Two European Union Parliament committees voted on March 31 to forward proposed legislation that would remove all privacy from cryptocurrency transactions. But the industry believes that this move would hinder innovation and infringe on people’s privacy.
With 93 votes in favour and 14 abstentions, the Committee on Economic and Monetary Affairs (ECON) and the Committee on Civil Liberties (LIBE) voted to adopt draft legislation aimed at reducing crime.
The proposals aim to extend anti-money laundering (AML) requirements that apply to traditional payments of more than EUR 1,000 ($1,114) to the crypto sector.
They also raise the bar for crypto payments, requiring payers and recipients of even the smallest crypto transactions to be identified, including those involving unhosted or self-hosted wallets. Further measures under consideration could cut off unregulated crypto exchanges from the traditional financial system.
In December the authorities said that they wanted to eliminate the EUR 1,000 threshold for cryptocurrency, citing the ease with which digital payments can circumvent the limit, and include private wallets that are not operated by regulated crypto asset providers.

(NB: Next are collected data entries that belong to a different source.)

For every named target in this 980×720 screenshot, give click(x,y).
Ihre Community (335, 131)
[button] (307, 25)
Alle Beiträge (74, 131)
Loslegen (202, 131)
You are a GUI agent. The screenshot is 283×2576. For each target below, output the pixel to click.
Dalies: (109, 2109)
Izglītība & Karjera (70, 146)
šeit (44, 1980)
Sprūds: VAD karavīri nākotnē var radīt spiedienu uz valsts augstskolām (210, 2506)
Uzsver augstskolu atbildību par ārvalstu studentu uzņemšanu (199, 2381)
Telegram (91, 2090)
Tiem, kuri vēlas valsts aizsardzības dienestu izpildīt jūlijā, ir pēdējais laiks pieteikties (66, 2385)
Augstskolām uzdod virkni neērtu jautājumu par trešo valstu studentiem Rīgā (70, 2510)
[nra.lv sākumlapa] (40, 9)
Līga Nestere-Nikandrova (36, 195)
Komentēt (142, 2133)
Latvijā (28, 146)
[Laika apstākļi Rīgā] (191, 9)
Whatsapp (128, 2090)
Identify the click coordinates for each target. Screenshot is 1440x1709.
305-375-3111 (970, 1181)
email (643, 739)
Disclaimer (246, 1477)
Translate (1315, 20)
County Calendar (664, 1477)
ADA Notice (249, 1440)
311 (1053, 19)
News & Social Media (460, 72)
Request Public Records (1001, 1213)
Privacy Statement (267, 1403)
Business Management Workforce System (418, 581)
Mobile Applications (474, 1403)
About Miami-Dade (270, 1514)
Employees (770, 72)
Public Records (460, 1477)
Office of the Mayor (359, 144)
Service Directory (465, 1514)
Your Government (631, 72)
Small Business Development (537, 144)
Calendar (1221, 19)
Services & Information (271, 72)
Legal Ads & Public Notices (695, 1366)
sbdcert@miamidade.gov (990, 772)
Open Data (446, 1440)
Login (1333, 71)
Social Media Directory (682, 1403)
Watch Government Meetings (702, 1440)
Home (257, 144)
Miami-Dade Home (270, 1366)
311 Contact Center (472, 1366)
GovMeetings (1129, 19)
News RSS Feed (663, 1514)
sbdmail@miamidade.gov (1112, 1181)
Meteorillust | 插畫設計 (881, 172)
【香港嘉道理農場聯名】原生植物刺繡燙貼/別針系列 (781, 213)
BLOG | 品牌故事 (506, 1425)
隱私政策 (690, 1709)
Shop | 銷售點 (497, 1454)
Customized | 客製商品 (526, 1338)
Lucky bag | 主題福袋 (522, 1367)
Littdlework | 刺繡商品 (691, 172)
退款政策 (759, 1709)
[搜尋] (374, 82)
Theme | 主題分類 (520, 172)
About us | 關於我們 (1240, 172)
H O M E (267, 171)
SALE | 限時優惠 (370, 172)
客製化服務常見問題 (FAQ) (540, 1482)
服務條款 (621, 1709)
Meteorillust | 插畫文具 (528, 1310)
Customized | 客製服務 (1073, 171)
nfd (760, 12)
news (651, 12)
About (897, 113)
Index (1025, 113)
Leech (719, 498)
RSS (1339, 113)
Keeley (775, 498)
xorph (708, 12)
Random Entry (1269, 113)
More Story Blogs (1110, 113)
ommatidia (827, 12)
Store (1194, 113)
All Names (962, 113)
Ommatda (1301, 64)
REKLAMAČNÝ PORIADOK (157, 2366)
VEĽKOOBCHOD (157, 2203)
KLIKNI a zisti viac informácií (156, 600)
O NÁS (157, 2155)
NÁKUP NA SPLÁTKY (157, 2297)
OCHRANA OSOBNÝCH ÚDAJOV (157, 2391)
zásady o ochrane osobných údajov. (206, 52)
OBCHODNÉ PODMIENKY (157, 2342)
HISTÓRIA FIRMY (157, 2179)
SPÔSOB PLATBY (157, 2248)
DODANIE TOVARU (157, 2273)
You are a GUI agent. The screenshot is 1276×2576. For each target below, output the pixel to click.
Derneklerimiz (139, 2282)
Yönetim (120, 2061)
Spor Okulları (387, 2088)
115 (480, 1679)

However, many of the more contentious changes were opposed by members of the centre-right European People’s Party (EPP), who condemned what they called a “de facto ban on self-hosted wallets".
A separate legal proposal presented on March 31 would prohibit transfers to “non-compliant" crypto service providers, such as those operating in the EU without authorisation or those not linked with or based in any state.
“Under the new requirements agreed by MEPs, all transfers of crypto-assets will have to include information on the source of the asset and its beneficiary, information that is to be made available to the competent authorities," reads a statement the European Parliament released on its website.
Despite opposition from significant sector players such as Coinbase and legal experts who cautioned that unduly harsh privacy violations could face legal challenges in EU courts, the vote passed.
According to the new legislation, Coinbase would have to disclose to the authorities any time a customer acquired more than EUR 1,000 in crypto via a self-hosted wallet, according to the exchange’s CEO Brian Armstrong.
He wrote in a tweet: “Moreover, any time you receive 1,000 euros or more in crypto from a self-hosted wallet, Coinbase will be required to report you to the authorities. This applies even if there is no indication of suspicious activity.”
On the other hand, one of the bill’s supporters stated that traceability is critical.
As reported, Ernest Urtasun, co-rapporteur for the ECON said in a statement, “As illustrated by all the recent money-laundering scandals, from the Panama Papers to the Pandora Papers, criminals thrive where rules allowing for confidentiality allow for secrecy and anonymity."
Members of Parliament will negotiate the final legislative language with member governments. The measure is expected to be voted on by the European Parliament in April this year.